Cracking post, Drew. Are you ten?
What you are saying, d, didn't come across in the radio reading... for instance I can remember the boy reading some signs/posters, which he mistook for one sign. So he seemed to be reading across when he should've read down. I think. Anyway it made little sense (especially to a listener) and the boy didn't pretend to know or not know it.
And surely he can draw a picture of an expression without first having some knowledge of what it means? He can recognise it as different from another. But I don't know anything about the condition.
But plot-wise it was pretty thin, which I put down to them cutting a lot out for radio. He travelled around on trains and then it ended, declaring that he'd solved the 'mystery.'
I think he solved the mystery before he got on the train. Or it was solved for him.
*
By the way, despite reading all the Sherlock Holmes stories as a kid, I hadn't realised the source of Haddon's title. But I came across it by chance in Brewer's the other day. I love it:
"Is there any point to which you would wish to draw my attention?"

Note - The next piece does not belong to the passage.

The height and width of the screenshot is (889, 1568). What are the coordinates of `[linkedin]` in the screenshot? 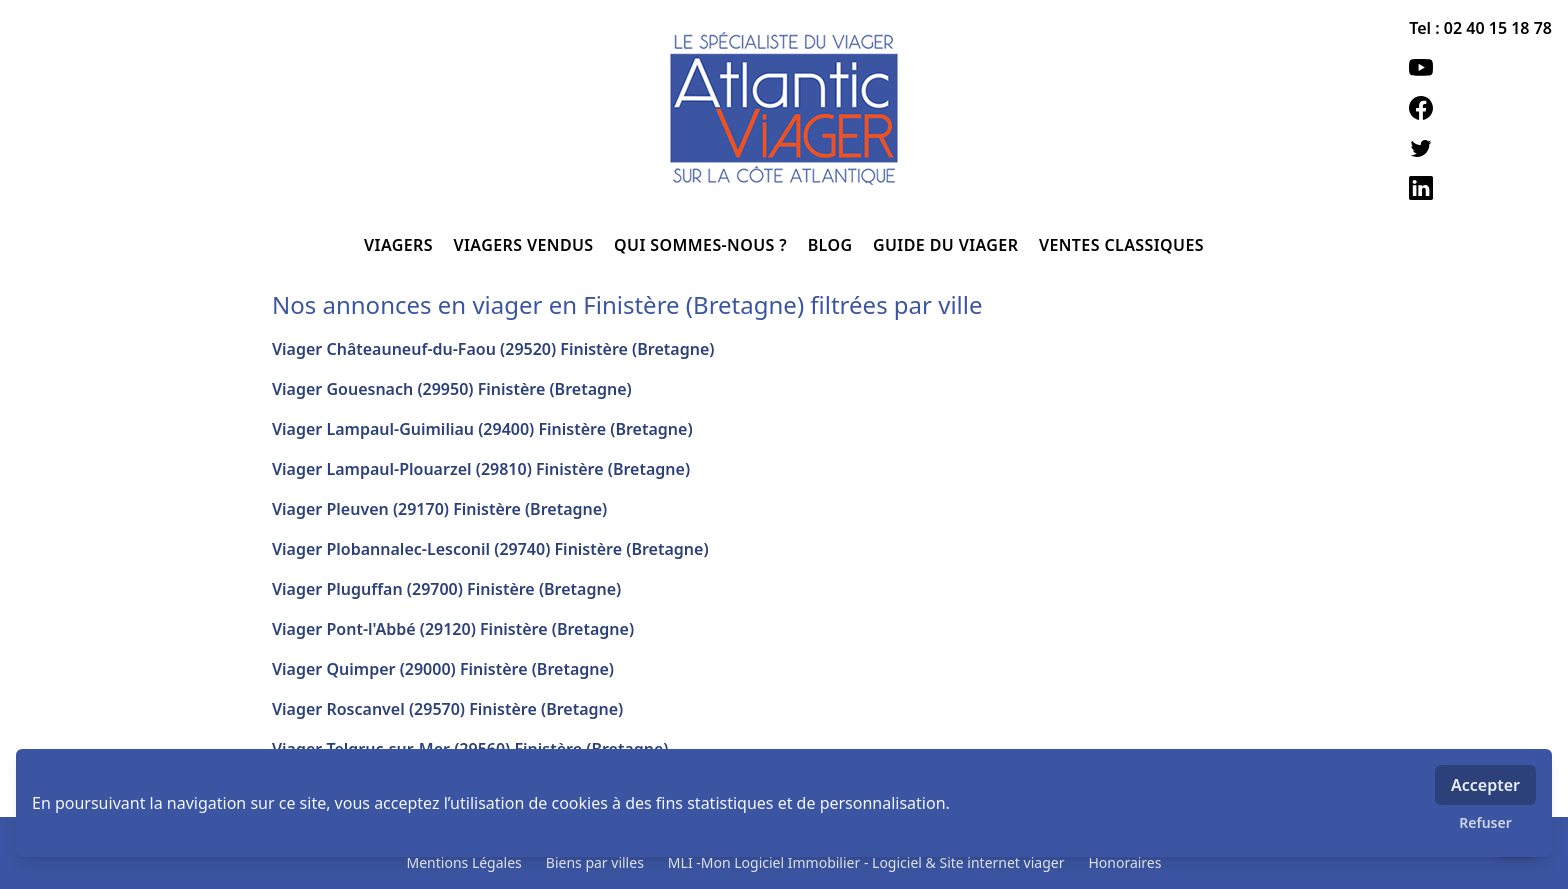 It's located at (1480, 188).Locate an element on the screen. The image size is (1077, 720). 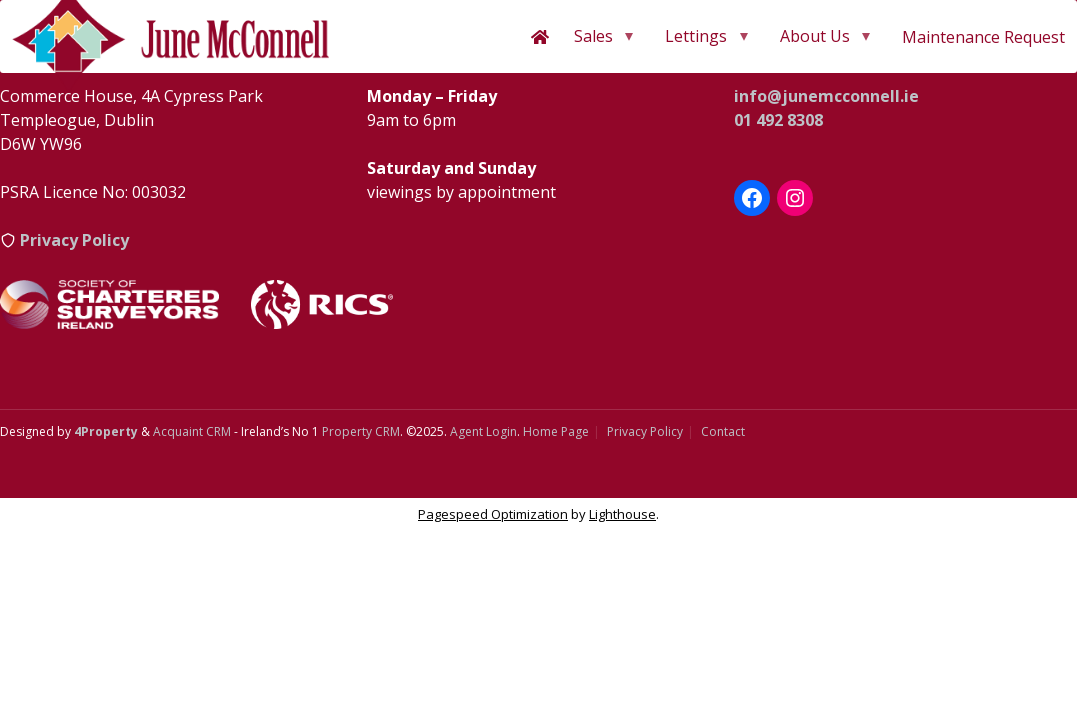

"To the curious incident of the dog in the night-time."
"The dog did nothing in the night-time."
"That was the curious incident," remarked Sherlock Holmes.
I would like to start a new debate on 'The curious indident of the dog in the night time' by 'Mark Haddon'.
The book was not intentionally written as an insight into someone with aspergers syndrome; it was just cleverly marketed that way. If you read between the lines and think about it, it actually reads like a revenge novel.
Sort of like an ex wife or girlfriend writing about someone a couple of years later and likening thier past male partner to having the perception of a child-a lot of women do liken men to have 'never grown up' and women often say they are like 'mothers' to their partners. The link with Aspergers syndrome was realised well after the book was started.
There are some unique ambigious and subtle references, clearly intended for an adult reader, apparent especially in the letters to 'Christopher' from his 'mother'. If you look at these this is obviously the case. Some of these phrases are incredibly, incredibly subtle, but also extremely, extremely bitter.
It is almost like the writer(s) start off in an attack and then suddenly the novel switches to a mystery and then an adventure, in that they just started writing and let the writing take any particular course. The disjointedness and jumping from past to present and back again in no particular order proves this. Somebody as concise and as clever mathematically as 'Christopher' is portrayed would surely put events in precise chronological order. This is evident when his mother says in one of her letters: 'And I know you always like to know what time it is.
As someone mentioned above, the book doesn't have a satisfactory arc; if 'Christopher' can set out his maths problems, graphs etc, (not to mention his timetables when he lived at home with his father, his list of behavioural problems and draw a compicated puzzle with metal rods) to the letter then surely he would be a lot more orgainized and structured in his story.
Lucky author, but only thanks to his university/marketing buddies. Thats all I will say. As for the ex husband/boyfriend the book is directed at, I WONDER HOW HE FEELS?
thanks, i will give it a go...the publisher released a childrens version as well as adult, i think maybe its only the jacket thats different - but maybe the swearings not there or something.